In some respects, as a simple watcher, I sometimes wonder about the reasons for the races that have been grafted onto the traditional races in Europe that used to form the F1 world tour. That’s not a hint that they shouldn’t be there, more that their effect seems to be something of a lottery, as their weather and climatic conditions are so different from the rest of the season that the rules of F1 mean that there must be design compromises – and that seems a bit odd for something that calls itself Formula 1. Having the opening races there means that the upgrades for the new season don’t reach the cars until they return to Europe, and this means we see even less clues as to how the season will develop.
I’m not a Ferrari fan, but it was disappointing to hear the various commentators dismiss the team at this stage. The team has lost or changed many key staff, and it is the start of the season. My vision isn’t blurred by red, but I see no reason whatsoever to make disparaging remarks about the team, write them off, or suggest they will be nowhere to be seen at the end of the season. At this stage, a complete reversal of form is by no means off the cards.
Brawn’s performance was possibly the most interesting of the weekend. I didn’t hear anyone else mention sandbagging or misdirection, but the result and performance of the cars and drivers suggests some intriguing tactics played over the weekend. Despite reports of chassis changes which were said to cut away all the advantageous diffuser bits from below the cars, and precise temperature figures being quoted for maximum air temperatures that would mean the engine cooling – and therefore power – would be compromised, that temperature was exceeded, and the car carried on to a comfortable win.
Much as the opening races in faraway countries are fun, I look forward to the relatively stable period in Europe, where it’s possible to get a more balanced view of just how each team performs over an extended period.
The KERS system is something of an anomaly, even a disappointment, possibly a handicap rather than a potential advantage. If you use it, you have to carry the weight for the whole race, but can only use the recovered energy for a few seconds.
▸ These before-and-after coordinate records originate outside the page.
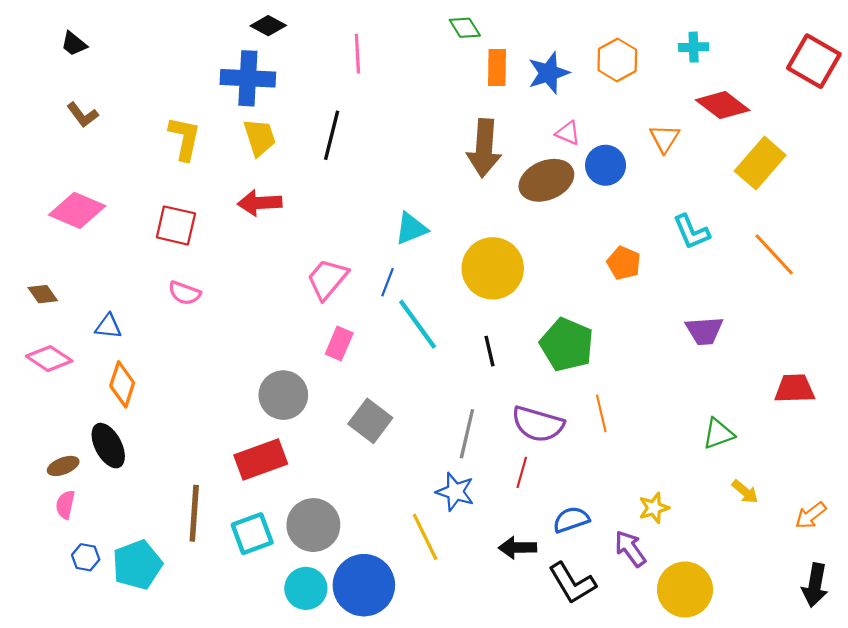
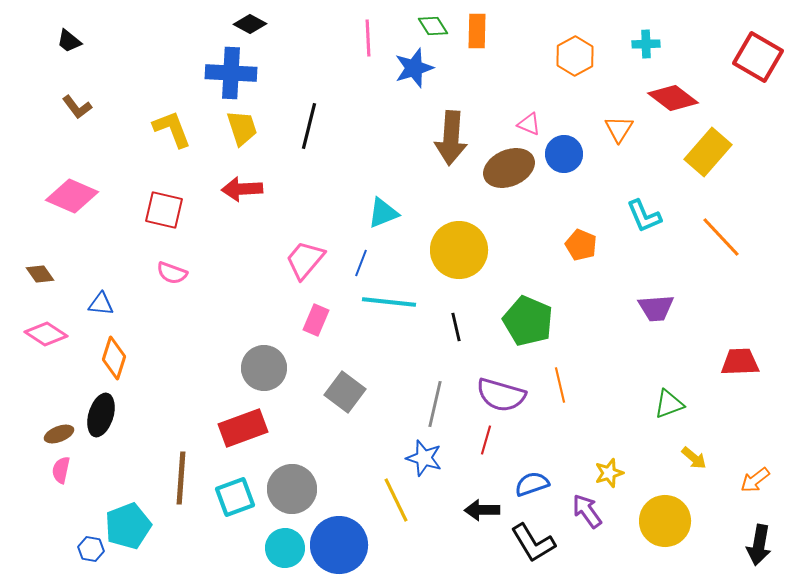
pink line: (357, 54) -> (368, 38), moved
orange rectangle: (497, 68) -> (477, 31), moved
blue star: (549, 73) -> (414, 68), moved
yellow L-shape: (184, 138) -> (172, 129), turned -33
cyan line: (418, 324) -> (389, 302), turned -48
black ellipse: (108, 446) -> (101, 415), turned 45
blue hexagon: (86, 557) -> (91, 549), moved
yellow circle: (685, 589) -> (665, 521), moved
This makes it artificial, as the rules can make the period so short that it is next to useless, or so long that anyone who doesn’t have it fitted has no chance of winning. In effect, the rulebook could define the winner.
I can’t help feeling that it should be ditched, or made a compulsory part of every F1 car, and rather than being time-limited, it should perhaps be given a maximum weight.
This would allow the teams to choose how they balanced the mix of generation versus storage. Their design problem would them be similar to that of their current refuelling strategy choices where they have to balance fuel/weight versus number of pit stops and lap times.
Their KERS weight limit would then force them to decide whether they wanted a big generator (and less battery storage), which would charge the batteries quickly, but they would have little duration, or to have a small generator (and more battery storage), which would take longer to charge the batteries, but they would then have greater duration.
Flywheel systems are inherently weight dependent, but could have further rules determining their dimensions and how that weight was distributed on the flywheel, since a given mass distributed further from the centre of rotation stores more energy than it would at a lesser radius.
And you can complicate things further by mounting the flywheel in a vacuum, and spinning it at tens of thousands of rpm – really dangerous in a crash, so demanding a heavy safety enclosure.
This could keep the F1 rulebook writers busy for years – maybe we should ban them now, and just go for electrical systems.